La limite de deux ans a été ajoutée à l'initiative de Martin Selmayr, alors conseiller de la commission juridique du Parlement européen. Il est aujourd'hui chef de cabinet de Jean-Claude Juncker, président de la Commission, et beaucoup le considèrent comme l'homme fort de Bruxelles.

Elle pose un gros problème à la Grande-Bretagne, qui souhaite conserver autant d'avantages que possible malgré sa sortie annoncée, dans la mesure où, une fois entamée, la procédure ne peut être enrayée ou prolongée que par une décision unanime, ce qui confère un droit de veto à chaque Etat membre.

Voilà pourquoi David Cameron rechigne à notifier la décision des électeurs britanniques, alors que les "27" le pressent de le faire.

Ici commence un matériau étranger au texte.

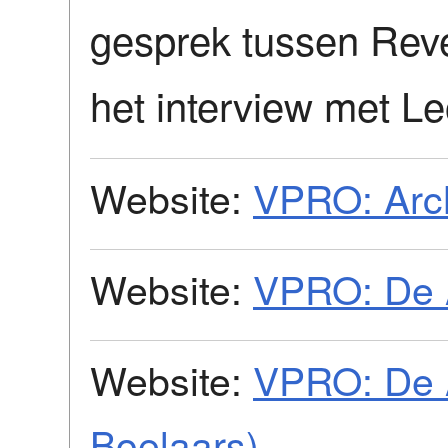
gesprek tussen Rev
het interview met L
Website:
VPRO: Arc
Website:
VPRO: De 
Website:
VPRO: De 
Boelaars)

"Conseilleriez-vous (aux Britanniques) d'envoyer une lettre qui enclenche un processus automatique et leur fait supporter toute la pression ? Dés lors qu'on appuie sur le bouton, on entre dans de stupides tractations", estime un membre de l'administration européenne impliqué dans cette procédure.

"Je pense personnellement qu'ils ne notifieront jamais. Ils ont les fonctionnaires les plus intelligents du monde".